I’m a little late posting for All Saints’ Day, but we Baptists are not so swift on those liturgical holidays, anyway.
That’s my story and I’m sticking with it.
Truth be told, I never have given much thought to All Saints’ Day, other than addressing thorny problems like how to keep my mom’s bunched up nylons attached to the sides of my head in an effort to look like Princess Leah on Halloween.
But I digress.
I started thinking a little more about All Saints’ Day one year when the pastor preached a sermon on the beautiful passage from the beginning of Hebrews chapter 12. Our church then had a balcony up above the main sanctuary; it was always empty, as is the case with many formerly grand and highly-attended-in-the-1950s churches. That day as the pastor preached he kept pointing to the balcony, calling the names of people in our community of faith who had died in the few years preceding that Sunday.
It was a little spooky, I won’t lie . . . imagining those folks there with us. But the pastor’s images were powerful because when he called those names I could picture faces; I could remember conversations . . . his calling their names seemed to suddenly bring All Saints’ Day to life.

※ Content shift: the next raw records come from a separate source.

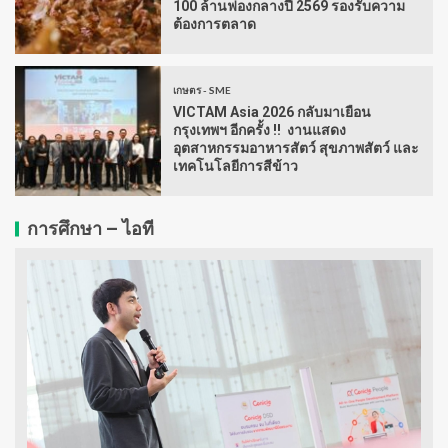
100 ล้านฟองกลางปี 2569 รองรับความ
ต้องการตลาด
เกษตร - SME
VICTAM Asia 2026 กลับมาเยือน
กรุงเทพฯ อีกครั้ง !! งานแสดง
อุตสาหกรรมอาหารสัตว์ สุขภาพสัตว์ และ
เทคโนโลยีการสีข้าว
การศึกษา – ไอที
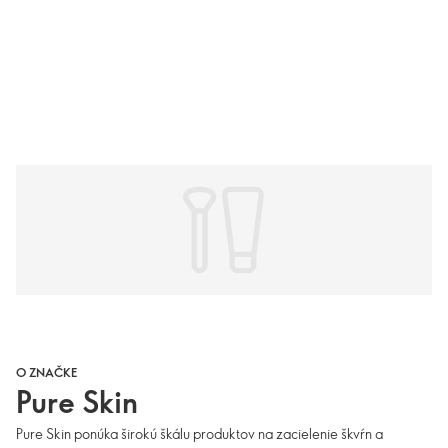
O ZNAČKE
Pure Skin
Pure Skin ponúka širokú škálu produktov na zacielenie škvŕn a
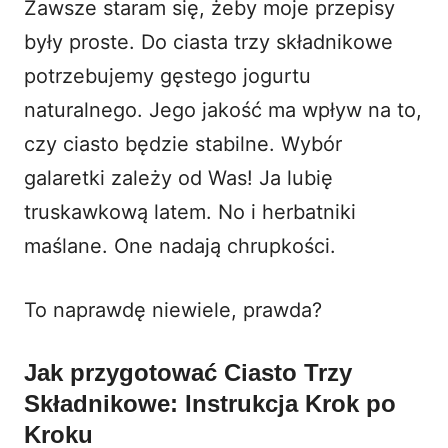
Zawsze staram się, żeby moje przepisy
były proste. Do ciasta trzy składnikowe
potrzebujemy gęstego jogurtu
naturalnego. Jego jakość ma wpływ na to,
czy ciasto będzie stabilne. Wybór
galaretki zależy od Was! Ja lubię
truskawkową latem. No i herbatniki
maślane. One nadają chrupkości.
To naprawdę niewiele, prawda?
Jak przygotować Ciasto Trzy
Składnikowe: Instrukcja Krok po
Kroku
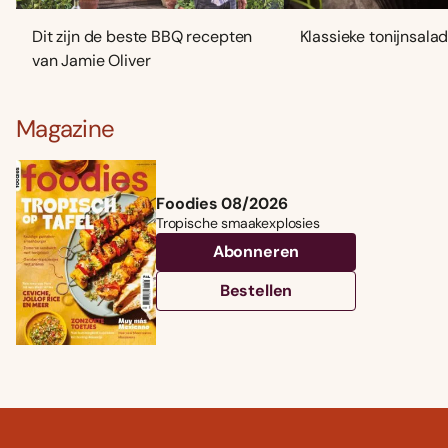
Dit zijn de beste BBQ recepten
Klassieke tonijnsala
van Jamie Oliver
Magazine
Foodies 08/2026
Tropische smaakexplosies
Abonneren
Bestellen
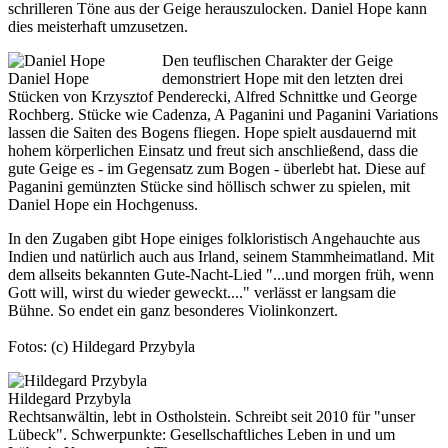
schrilleren Töne aus der Geige herauszulocken. Daniel Hope kann
dies meisterhaft umzusetzen.
Den teuflischen Charakter der Geige
Daniel Hope
demonstriert Hope mit den letzten drei
Stücken von Krzysztof Penderecki, Alfred Schnittke und George
Rochberg. Stücke wie Cadenza, A Paganini und Paganini Variations
lassen die Saiten des Bogens fliegen. Hope spielt ausdauernd mit
hohem körperlichen Einsatz und freut sich anschließend, dass die
gute Geige es - im Gegensatz zum Bogen - überlebt hat. Diese auf
Paganini gemünzten Stücke sind höllisch schwer zu spielen, mit
Daniel Hope ein Hochgenuss.
In den Zugaben gibt Hope einiges folkloristisch Angehauchte aus
Indien und natürlich auch aus Irland, seinem Stammheimatland. Mit
dem allseits bekannten Gute-Nacht-Lied "...und morgen früh, wenn
Gott will, wirst du wieder geweckt...." verlässt er langsam die
Bühne. So endet ein ganz besonderes Violinkonzert.
Fotos: (c) Hildegard Przybyla
Hildegard Przybyla
Rechtsanwältin, lebt in Ostholstein. Schreibt seit 2010 für "unser
Lübeck". Schwerpunkte: Gesellschaftliches Leben in und um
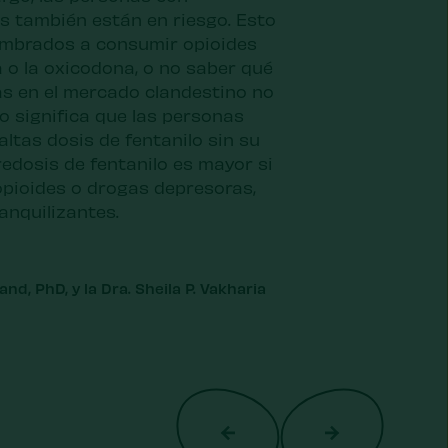
es también están en riesgo. Esto
umbrados a consumir opioides
 o la oxicodona, o no saber qué
s en el mercado clandestino no
o significa que las personas
tas dosis de fentanilo sin su
edosis de fentanilo es mayor si
opioides o drogas depresoras,
anquilizantes.
nd, PhD, y la Dra. Sheila P. Vakharia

I know, of course, that the process of becoming a “real” saint is quite involved, and, anyway, we Baptists don’t go in for all of that. But that Sunday in church gave me a new appreciation for All Saints’ Day . . . and permission to identify and celebrate the “saints” in my own life.
There are many. Many individuals who have taken me by the hand, helped me find my way, cheered me on, redirected my steps, helped me see beyond what was right in front of me. They are saints.
When I was little we lived in Hawaii–a long way away, all the way across the ocean from Grandma, who lived in Chicago. It wasn’t that easy to hop on a plane back then but she and Grandpa did it, at least once a year. I can still remember the feeling of utter anticipation upon leaving for school and knowing she’d be waiting, just off the plane, when I got home. I even remember her bringing me gifts (who carts a Raggedy Ann sleeping bag on a plane from Chicago??!?).
Then there were the summers I got to go to Grandma’s house in Chicago. I am the eldest of 5 kids, so I often had responsibilities to care for my younger siblings and not too much attention thrown my way.
Summers with Grandma it was all different.
I heard story after story about the delight she felt when her first grandchild (me!) was born; how special I was to her; stories about my babyhood that sort of got lost in the mix at home. Grandma always made me feel absolutely, positively special and loved.
If that isn’t enough to make her a saint to me, I don’t know what is.
But there’s more.
Grandma realized early on that there was something about me that was true about her, too . . . that we both loved to read and we loved history. Because she recognized this in me, Grandma invented “reading campaigns” during our visits, where I would “get” to select a topics–say, the Civil War–and read as many books on the topic as I could during my visit.
Later, when I was in college and working on a Master’s degree in church history, Grandma and I would always have something to talk about . . . and when I enthused about a class, while everyone else’s eyes would sort of glaze over, I’d see hers sparkle and know she knew . . . she knew how excited I was. And that sparkle in her eyes communicated loud and clear a message that kept me going: she was proud of me.
She probably doesn’t know . . . that little kernel of confidence was sometimes the only thing, the only thing that gave me the courage to take the next step in a world and a profession that didn’t always make things easy for me.
Thanks, Gram, for being a saint to me. I hope you always know you’re at the top of my list.